Fusing images for contextual enhancement
Imaging sensors have different capabilities, strengths, and weaknesses, so it is natural to consider combining their advantages into a single, fused image representation. The aim of image fusion algorithms is to combine the similar and dissimilar information of images obtained using different capture techniques, thus improving the perception of the observed object or scene. Image fusion already has aided medical diagnostics and improved visibility for military, security, and remote sensing applications.
Multi-scale transform domain image fusion algorithms, such as the wavelet and pyramidal transform-based approaches, are of particular interest because they provide a way to merge the multi-scale edge structures of the source images.1 In those approaches, one fusion rule melds coarse-level information from the respective source images, while a second fusion rule combines multi-scale edge information. The former has been achieved by either a global averaging rule—which is generally not local enough—or by an adaptive means, which to date has introduced artifacts into the fused result. Multi-scale edge structures have generally been combined using an edge definition that does not account for various human visual system (HVS) phenomena.

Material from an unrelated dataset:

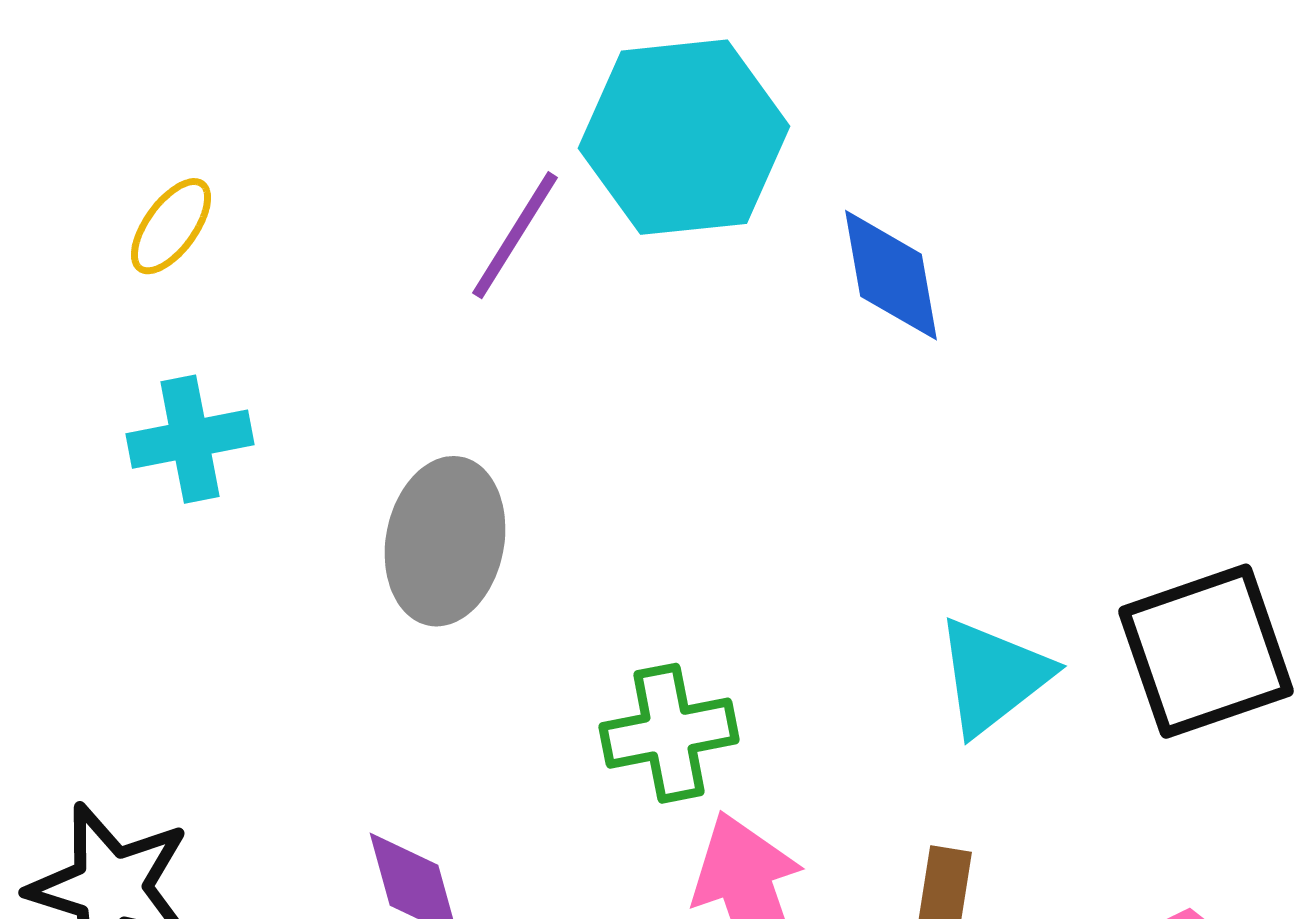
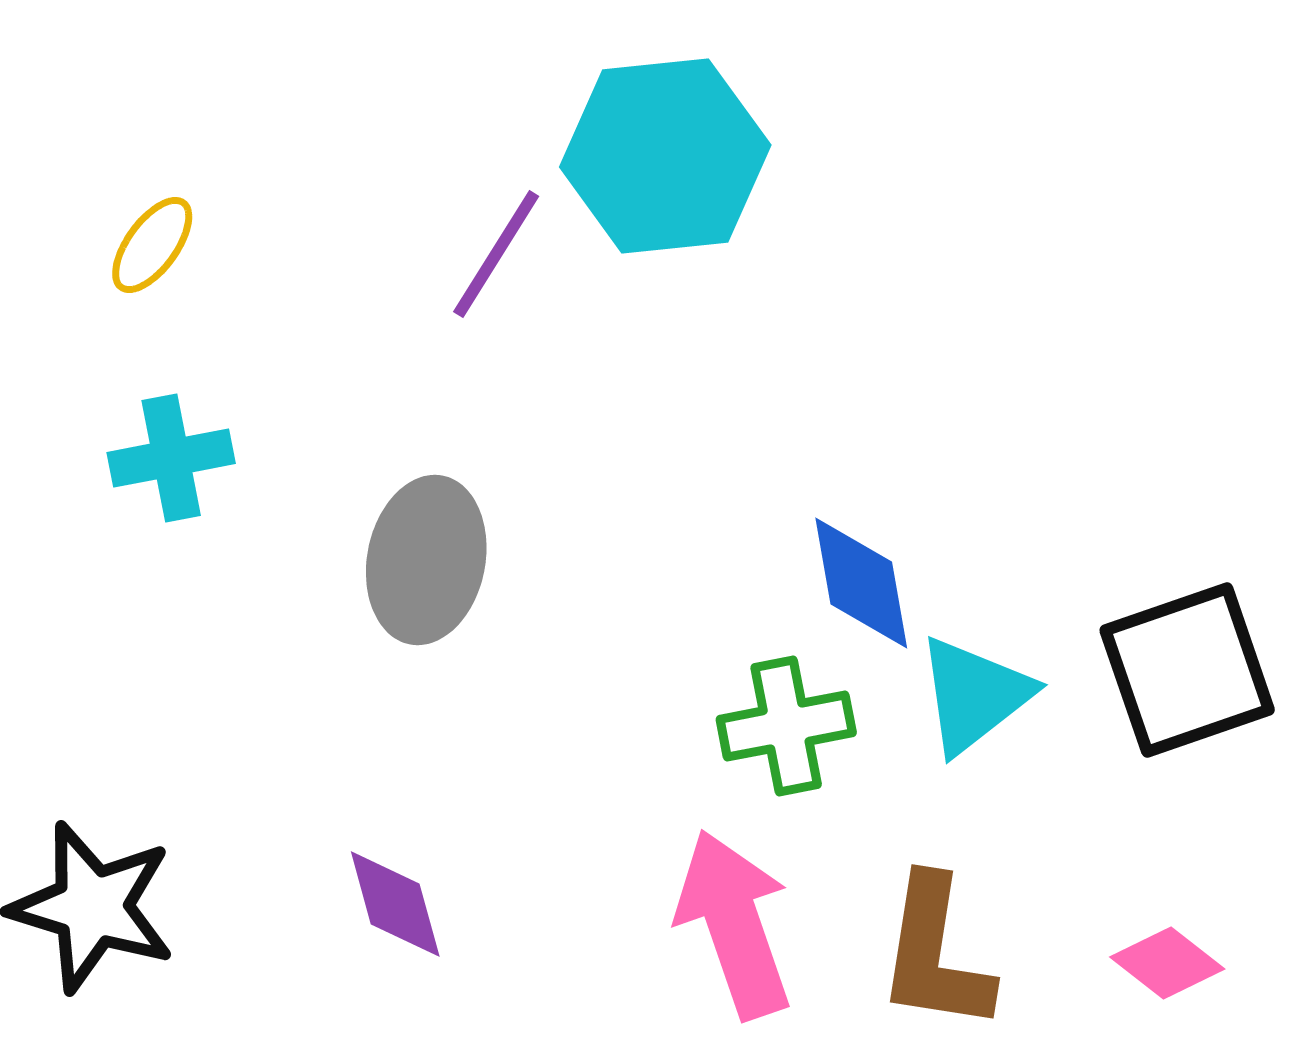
blue diamond: (891, 275) -> (861, 583), moved
green cross: (669, 733) -> (786, 726), moved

It is harder to fuse images with dissimilar information, because it is more difficult to determine which image should be more heavily weighted at a given location. However, this is precisely when image fusion may provide its greatest benefit. We have been working on a new algorithm that uses a similarity-based adaptive weighting scheme to fuse coarse-level information. This localizes the weighting, and no artifacts are introduced into the fusion result. Also, leveraging HVS as an image processor, we fused multi-scale structures using a parametric, perceptually-driven contrast measure.
The coarse-level fusion rule's goal is to maintain appropriate local luminance levels in the fusion result based on the source images' local luminance. We developed a new adaptive fusion rule based on our observation that the source image containing more relevant information locally is generally apparent from the level-coarse information's uniform average. Therefore, weights can be determined based on which source image looks more locally similar to this initial estimate, as determined by an objective image similarity metric.2 Figure 1 shows the benefits of our proposed coarse-level fusion rule when applied directly in the spatial domain. The rule can adaptively weigh the fusion so the relevant structures are appropriately represented, without introducing artifacts in the processed result.3
The aim of the detail fusion rule is to appropriately inject image contrast and edge structures. To this end, we used a multi-scale contrast measure that accounts for the HVS' perceived contrast being a function of relative and not absolute contrast changes. The parametric nature of the contrast definitions allows the algorithm to tune the degree to which the masking effect holds.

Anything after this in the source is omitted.